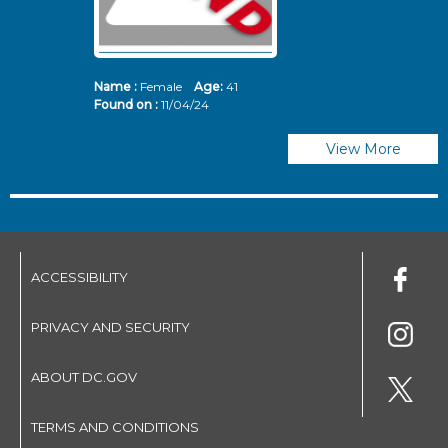
Name :
Female
Age:
41
N
Found on :
11/04/24
Fo
View More
ACCESSIBILITY
PRIVACY AND SECURITY
ABOUT DC.GOV
TERMS AND CONDITIONS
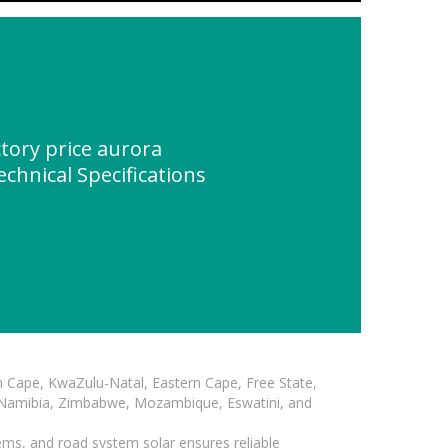
tory price aurora
echnical Specifications
n Cape, KwaZulu-Natal, Eastern Cape, Free State,
, Namibia, Zimbabwe, Mozambique, Eswatini, and
ems, and road system solar ensures reliable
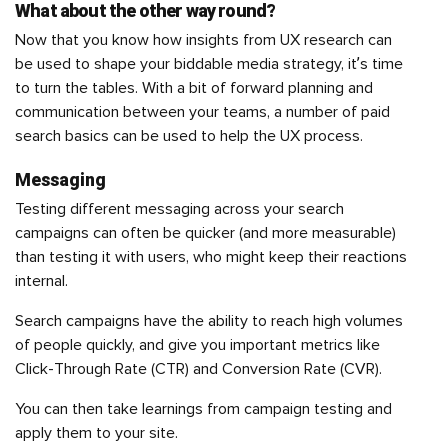
What about the other way round?
Now that you know how insights from UX research can
be used to shape your biddable media strategy, it’s time
to turn the tables. With a bit of forward planning and
communication between your teams, a number of paid
search basics can be used to help the UX process.
Messaging
Testing different messaging across your search
campaigns can often be quicker (and more measurable)
than testing it with users, who might keep their reactions
internal.
Search campaigns have the ability to reach high volumes
of people quickly, and give you important metrics like
Click-Through Rate (CTR) and Conversion Rate (CVR).
You can then take learnings from campaign testing and
apply them to your site.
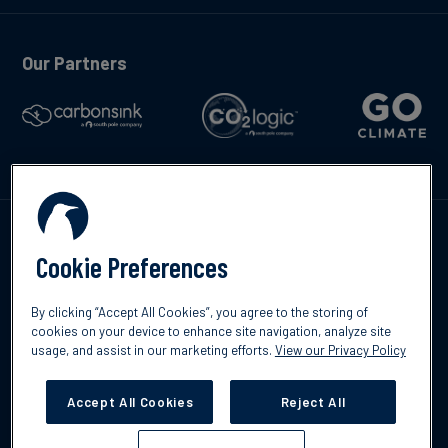
Our Partners
Contáctenos
Cookie Preferences
By clicking “Accept All Cookies”, you agree to the storing of
cookies on your device to enhance site navigation, analyze site
usage, and assist in our marketing efforts.
View our Privacy Policy
©2026 South Pole
Política de protección de datos
Descargo de
responsabilidad
Accept All Cookies
Reject All
Cookies Settings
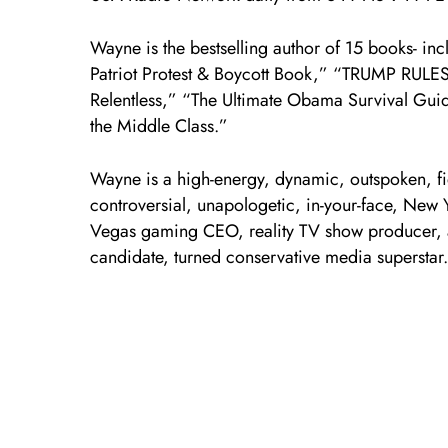
Wayne is the bestselling author of 15 books- in
Patriot Protest & Boycott Book,” “TRUMP RULE
Relentless,” “The Ultimate Obama Survival Gui
the Middle Class.”
Wayne is a high-energy, dynamic, outspoken, fi
controversial, unapologetic, in-your-face, New
Vegas gaming CEO, reality TV show producer, a
candidate, turned conservative media superstar.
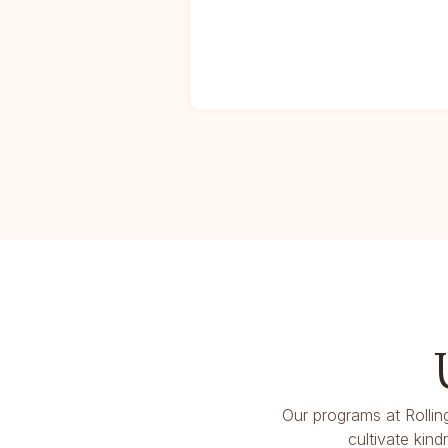
Our programs at Rollin
cultivate kin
---------------
→ **Task instructions**:
Retype each line above precisely, please. Skip anything that is a picture.

→ **Solution below**:
Name :
Female
Age:
41
N
Found on :
11/04/24
Fo
View More
ACCESSIBILITY
PRIVACY AND SECURITY
ABOUT DC.GOV
TERMS AND CONDITIONS
tory price aurora
echnical Specifications
n Cape, KwaZulu-Natal, Eastern Cape, Free State,
, Namibia, Zimbabwe, Mozambique, Eswatini, and
ems, and road system solar ensures reliable
What about the other way round?
Now that you know how insights from UX research can
be used to shape your biddable media strategy, it’s time
to turn the tables. With a bit of forward planning and
communication between your teams, a number of paid
search basics can be used to help the UX process.
Messaging
Testing different messaging across your search
campaigns can often be quicker (and more measurable)
than testing it with users, who might keep their reactions
internal.
Search campaigns have the ability to reach high volumes
of people quickly, and give you important metrics like
Click-Through Rate (CTR) and Conversion Rate (CVR).
You can then take learnings from campaign testing and
apply them to your site.
Our Partners
Contáctenos
Cookie Preferences
By clicking “Accept All Cookies”, you agree to the storing of
cookies on your device to enhance site navigation, analyze site
usage, and assist in our marketing efforts.
View our Privacy Policy
©2026 South Pole
Política de protección de datos
Descargo de
responsabilidad
Accept All Cookies
Reject All
Cookies Settings
Wayne is the bestselling author of 15 books- in
Patriot Protest & Boycott Book,” “TRUMP RULE
Relentless,” “The Ultimate Obama Survival Gui
the Middle Class.”
Wayne is a high-energy, dynamic, outspoken, fi
controversial, unapologetic, in-your-face, New
Vegas gaming CEO, reality TV show producer, a
candidate, turned conservative media superstar.
Our programs at Rollin
cultivate kin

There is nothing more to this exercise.